[Records for the task]

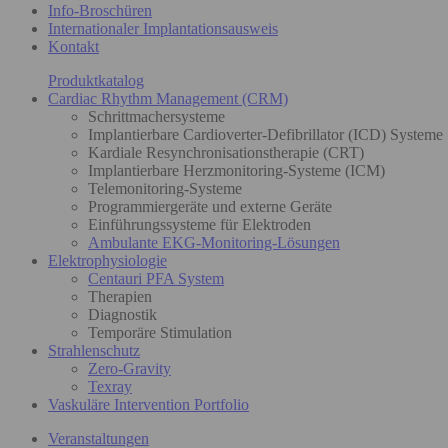
Info-Broschüren
Internationaler Implantationsausweis
Kontakt
Produktkatalog
Cardiac Rhythm Management (CRM)
Schrittmachersysteme
Implantierbare Cardioverter-Defibrillator (ICD) Systeme
Kardiale Resynchronisationstherapie (CRT)
Implantierbare Herzmonitoring-Systeme (ICM)
Telemonitoring-Systeme
Programmiergeräte und externe Geräte
Einführungssysteme für Elektroden
Ambulante EKG-Monitoring-Lösungen
Elektrophysiologie
Centauri PFA System
Therapien
Diagnostik
Temporäre Stimulation
Strahlenschutz
Zero-Gravity
Texray
Vaskuläre Intervention Portfolio
Veranstaltungen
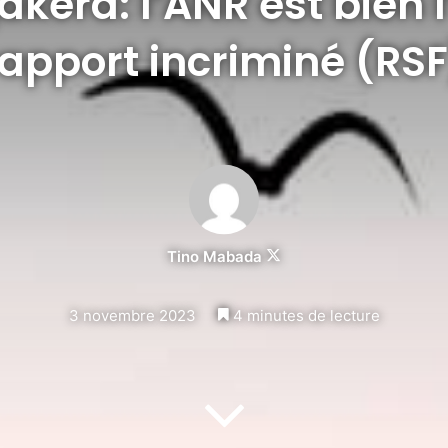
jakera: l’ANR est bien 
rapport incriminé (RSF
Follow
Tino Mabada
on
X
3 novembre 2023
4 minutes de lecture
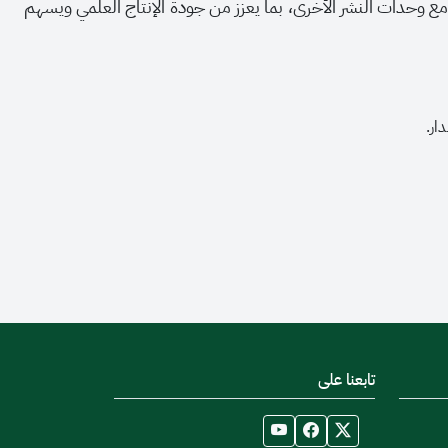
يق التكامل مع وحدات النشر الأخرى، بما يعزز من جودة الإنتاج العلمي ويسهم
ار.
تابعنا على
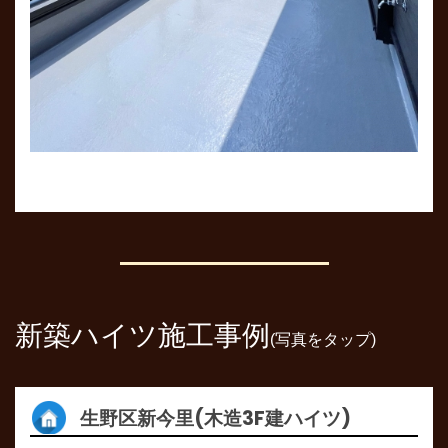
新築ハイツ施工事例
(写真をタップ)
生野区新今里(木造3F建ハイツ)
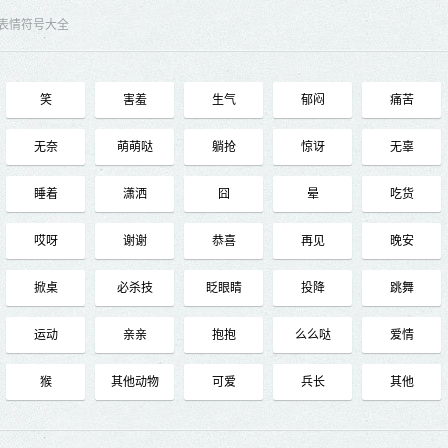
表情符号大全
笑
害羞
生气
郁闷
痛苦
无奈
萌萌哒
躺抢
惊讶
无辜
睡着
潇洒
囧
晕
吃货
哎呀
谢谢
恭喜
再见
晚安
掀桌
必杀技
眨眼睛
投降
跳舞
运动
亲亲
抱抱
么么哒
爱情
猴
其他动物
可爱
兵长
其他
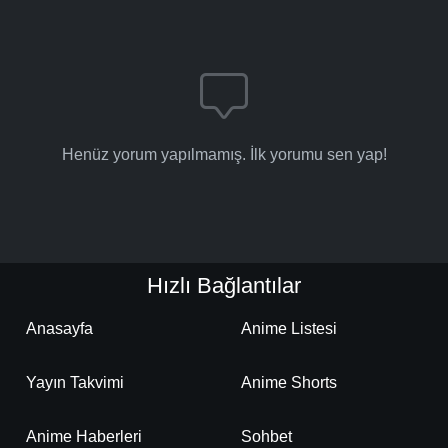
Henüz yorum yapılmamış. İlk yorumu sen yap!
Hızlı Bağlantılar
Anasayfa
Anime Listesi
Yayın Takvimi
Anime Shorts
Anime Haberleri
Sohbet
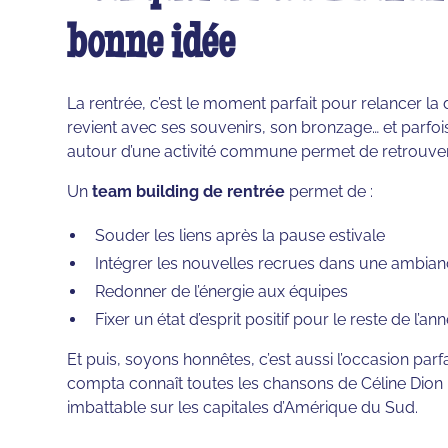
bonne idée
La rentrée, c’est le moment parfait pour relancer l
revient avec ses souvenirs, son bronzage… et parfo
autour d’une activité commune permet de retrouv
Un
team building de rentrée
permet de :
Souder les liens après la pause estivale
Intégrer les nouvelles recrues dans une ambia
Redonner de l’énergie aux équipes
Fixer un état d’esprit positif pour le reste de l’an
Et puis, soyons honnêtes, c’est aussi l’occasion pa
compta connaît toutes les chansons de Céline Dion 
imbattable sur les capitales d’Amérique du Sud.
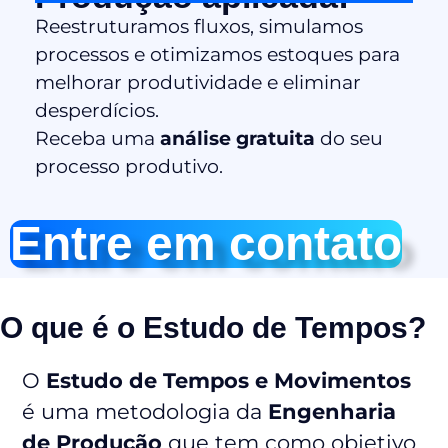
Reestruturamos fluxos, simulamos
processos e otimizamos estoques para
melhorar produtividade e eliminar
desperdícios.
Receba uma
análise gratuita
do seu
processo produtivo.
Entre em contato
O que é o Estudo de Tempos?
O
Estudo de Tempos e Movimentos
é uma metodologia da
Engenharia
de Produção
que tem como objetivo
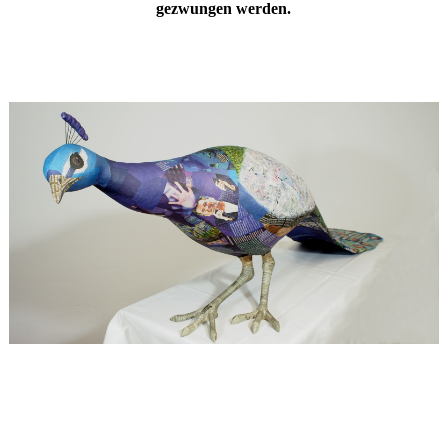
gezwungen werden.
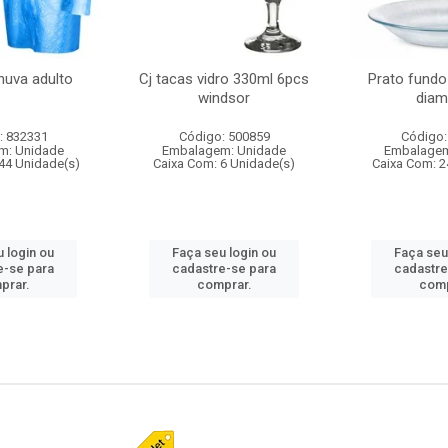
huva adulto
Cj tacas vidro 330ml 6pcs
Prato fundo
windsor
diam
: 832331
Código: 500859
Código:
m: Unidade
Embalagem: Unidade
Embalagem
44 Unidade(s)
Caixa Com: 6 Unidade(s)
Caixa Com: 2
 login ou
Faça seu login ou
Faça seu
e-se para
cadastre-se para
cadastre
prar.
comprar.
comp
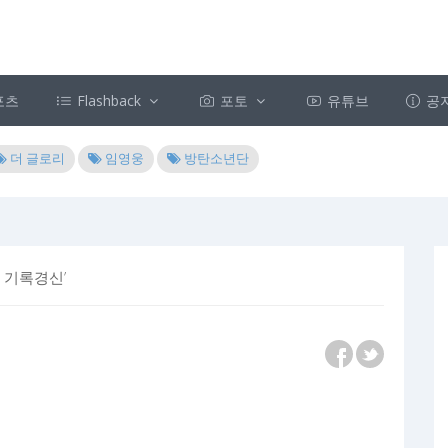
포츠
Flashback
포토
유튜브
공
더 글로리
임영웅
방탄소년단
 기록경신’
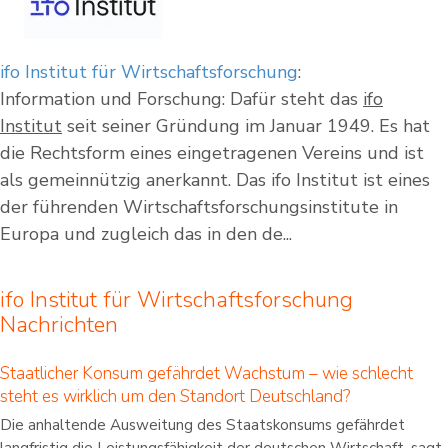
ifo Institut für Wirtschaftsforschung
:
Information und Forschung: Dafür steht das
ifo
Institut
seit seiner Gründung im Januar 1949. Es hat
die Rechtsform eines eingetragenen Vereins und ist
als gemeinnützig anerkannt. Das ifo Institut ist eines
der führenden Wirtschaftsforschungsinstitute in
Europa und zugleich das in den de...
ifo Institut für Wirtschaftsforschung
Nachrichten
Staatlicher Konsum gefährdet Wachstum – wie schlecht
steht es wirklich um den Standort Deutschland?
Die anhaltende Ausweitung des Staatskonsums gefährdet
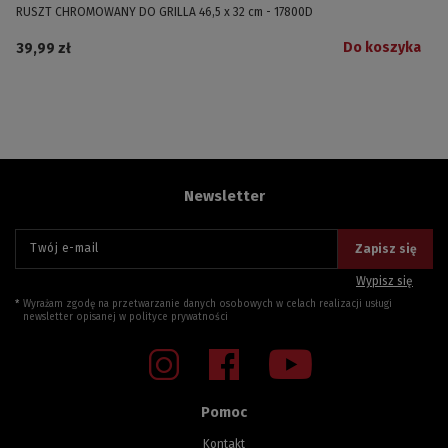
RUSZT CHROMOWANY DO GRILLA 46,5 x 32 cm - 17800D
Do koszyka
39,99 zł
Newsletter
Twój e-mail
Zapisz się
Wypisz się
Wyrażam zgodę na przetwarzanie danych osobowych w celach realizacji usługi
newsletter opisanej w
polityce prywatności
Pomoc
Kontakt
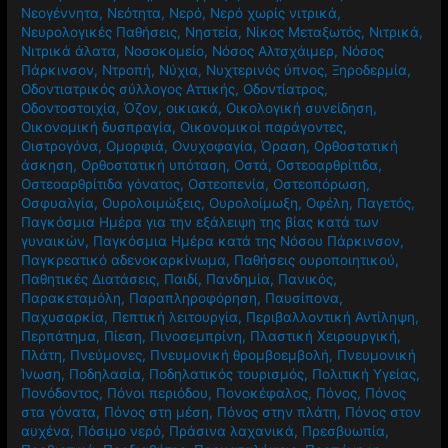
Νεογέννητα
,
Νεότητα
,
Νερό
,
Νερό χωρίς νιτρικά
,
Νευρολογικές Παθήσεις
,
Νηστεία
,
Νίκος Μεταξωτός
,
Νιτρικά
,
Νιτρικά άλατα
,
Νοσοκομείο
,
Νόσος Αλτσχάιμερ
,
Νόσος
Πάρκινσον
,
Ντροπή
,
Νύχια
,
Νυχτερινός ύπνος
,
Ξηροδερμία
,
Οδοντιατρικός σύλλογος Αττικής
,
Οδοντίατρος
,
Οδοντοστοιχία
,
Όζον
,
οικιακά
,
Οικολογική συνείδηση
,
Οικονομική δυσπραγία
,
Οικονομικοί παράγοντες
,
Οιστρογόνα
,
Ομορφιά
,
Ονυχοφαγία
,
Όραση
,
Ορθοστατική
άσκηση
,
Ορθοστατική υπόταση
,
Οστά
,
Οστεοαρθρίτιδα
,
Οστεοαρθρίτιδα γόνατος
,
Οστεοπενία
,
Οστεοπόρωση
,
Οσφυαλγία
,
Ουρολοιμώξεις
,
Ουρολοίμωξη
,
Οφέλη
,
Παγετός
,
Παγκόσμια Ημέρα για την εξάλειψη της βίας κατά των
γυναικών
,
Παγκόσμια Ημέρα κατά της Νόσου Πάρκινσον
,
Παγκρεατικό αδενοκαρκίνωμα
,
Παθήσεις ουροποιητικού
,
Παθητικές Διατάσεις
,
Παιδί
,
Πανδημία
,
Πανικός
,
Παρακεταμόλη
,
Παραπληροφόρηση
,
Παυσίπονα
,
Παχυσαρκία
,
Πεπτική λειτουργία
,
Περιβαλλοντική Αντίληψη
,
Περπάτημα
,
Πίεση
,
Πινοσεμπρίνη
,
Πλαστική Χειρουργική
,
Πλάτη
,
Πνεύμονες
,
Πνευμονική θρομβοεμβολή
,
Πνευμονική
Ίνωση
,
Ποδηλασία
,
Ποδηλατικός τουρισμός
,
Πολιτική Υγείας
,
Πονόδοντος
,
Πόνοι περιόδου
,
Πονοκέφαλος
,
Πόνος
,
Πόνος
στα γόνατα
,
Πόνος στη μέση
,
Πόνος στην πλάτη
,
Πόνος στον
αυχένα
,
Πόσιμο νερό
,
Πράσινα λαχανικά
,
Πρεσβυωπία
,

[/Records for the task]

If a line above holds the string "eines", count it; give the final total as the only output.

2